Assistive robot, Lego, AAC, play, education, integrated system
Typically developing children learn physical, cognitive, linguistic and social skills through play. Children who have physical or communicative limitations may have fewer opportunities for play, resulting in less opportunity for skill development . Assistive robots have been used by children with disabilities to manipulate objects to learn new and demonstrate existing skills [2-5]. Recent robot studies have utilized a switch adapted infrared (IR) controller to allow play activities using inexpensive LegoTM robots. Since children can control Lego robots using the built-in infrared (IR) output on some speech generating devices (SGDs) they can have an integrated system which they control with their own communication device and access method. This way, children do not have to turn away from play to communicate or vice versa . Assistive robots have been used to give children access to educational activities [8-10] and an integrated communication and robotic control system could facilitate more active participation in the curriculum.

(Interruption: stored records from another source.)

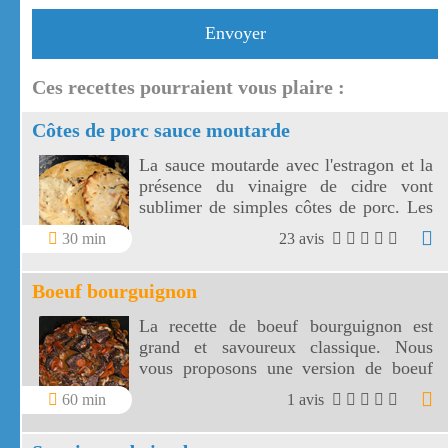
Envoyer
Ces recettes pourraient vous plaire :
Côtes de porc sauce moutarde
La sauce moutarde avec l'estragon et la
présence du vinaigre de cidre vont
sublimer de simples côtes de porc. Les
côtes de porc à la moutarde
30 min
23 avis
s'accompagnent aussi bien de riz, de
pâtes ou de légumes de votre choix!
Boeuf bourguignon
La recette de boeuf bourguignon est
grand et savoureux classique. Nous
vous proposons une version de boeuf
bourguignon facile à réaliser.
60 min
1 avis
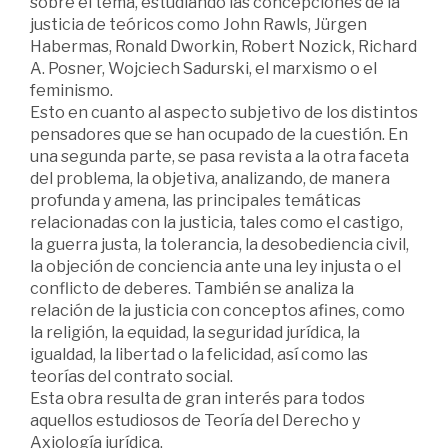
sobre el tema, estudiando las concepciones de la
justicia de teóricos como John Rawls, Jürgen
Habermas, Ronald Dworkin, Robert Nozick, Richard
A. Posner, Wojciech Sadurski, el marxismo o el
feminismo.
Esto en cuanto al aspecto subjetivo de los distintos
pensadores que se han ocupado de la cuestión. En
una segunda parte, se pasa revista a la otra faceta
del problema, la objetiva, analizando, de manera
profunda y amena, las principales temáticas
relacionadas con la justicia, tales como el castigo,
la guerra justa, la tolerancia, la desobediencia civil,
la objeción de conciencia ante una ley injusta o el
conflicto de deberes. También se analiza la
relación de la justicia con conceptos afines, como
la religión, la equidad, la seguridad jurídica, la
igualdad, la libertad o la felicidad, así como las
teorías del contrato social.
Esta obra resulta de gran interés para todos
aquellos estudiosos de Teoría del Derecho y
Axiología jurídica.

The purpose of this study was to evaluate the feasibility of a child with a disability to use their SGD to control a Lego robot for educational activities. Operational goals for the SGD and robot and educational goals were evaluated in one-on-one sessions. Goals for robot programming and interactions with classmates were evaluated in an integrated classroom.

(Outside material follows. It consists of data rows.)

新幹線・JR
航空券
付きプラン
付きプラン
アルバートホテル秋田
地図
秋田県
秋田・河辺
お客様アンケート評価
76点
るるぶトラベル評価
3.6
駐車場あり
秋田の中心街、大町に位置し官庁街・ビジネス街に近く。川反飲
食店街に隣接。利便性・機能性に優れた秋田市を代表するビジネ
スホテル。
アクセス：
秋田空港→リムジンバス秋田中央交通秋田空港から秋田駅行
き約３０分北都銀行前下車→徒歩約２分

Our hypothesis was that after achieving operational competence in robot control via an SGD, the participant will achieve increased attainment of educational goals. Numeracy and social studies goals are presented here.
Study Design and Participant
This was a case study with a 12 year old girl who has cerebral palsy with severe physical and communication limitations. She uses a SGD with which she had approximately seven months experience and accesses the device with two switch step row-column scanning, with one switch on each side of her head.

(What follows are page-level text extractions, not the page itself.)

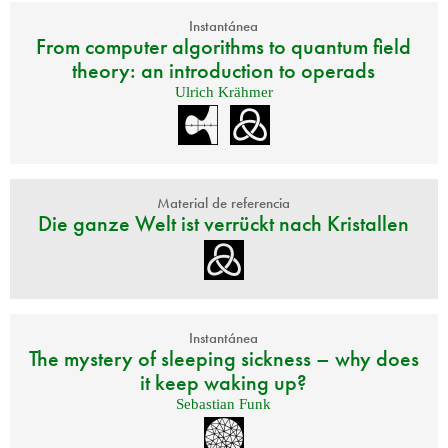
Instantánea
From computer algorithms to quantum field
theory: an introduction to operads
Ulrich Krähmer
Material de referencia
Die ganze Welt ist verrückt nach Kristallen
Instantánea
The mystery of sleeping sickness – why does
it keep waking up?
Sebastian Funk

Goal Attainment Scaling (GAS) has been recommended for measuring assistive technology intervention effectiveness [12, 13]. GAS is a criterion referenced, objective measure that allows the identification of multiple, individualized goals for each participant . Numeracy and writing goals were targeted for the participant since she had very limited independent experience in these areas. GAS scaling was developed by the investigators, the special education teacher and members of a local assistive technology team. The he participant approved the final goals and scaling. The numeracy goal score was scaled according to the numbers the participant demonstrated understanding of (See Table 1). An initial writing goal was set for the participant to use her SGD to generate journal entries about using the robot. However, upon learning that the participant’s social studies class was studying Ancient Greece, the team decided the participant could create a movie of a Greek myth as her project for the class. Instead of writing about the robot, she would generate the narration of the myth by writing it in her own words. Writing was to be done during social studies class with the educational assistant (EA). The EA was provided with some sample writing supports (e.g., sentence frames). Acting out and saying the script was to be done during the robot training sessions with the investigators. The social studies goal score was scaled according to the level of writing support required (See Table 1).
Level of writing support
-2 (initial status)
11 through 15
-1 (somewhat below expected)
16 through 20
using sentence frames
0 (expected status)
21 through 25
reviewing sentence frames prior to activity and receiving verbal cues to help generate them
+1 (somewhat above expected)
26 through 30
reviewing sentence frames prior to activity, but independently generating them
+2 (much above expected)
greater than 30
independently generating sentences
Two robots were built from the Lego MindstormsTM kit: a car-like roverbot and a robot arm (Figure 1). The robots were controlled by IR with direct commands to individual motors or by a program of a sequence of movements (circles and long lines in this study).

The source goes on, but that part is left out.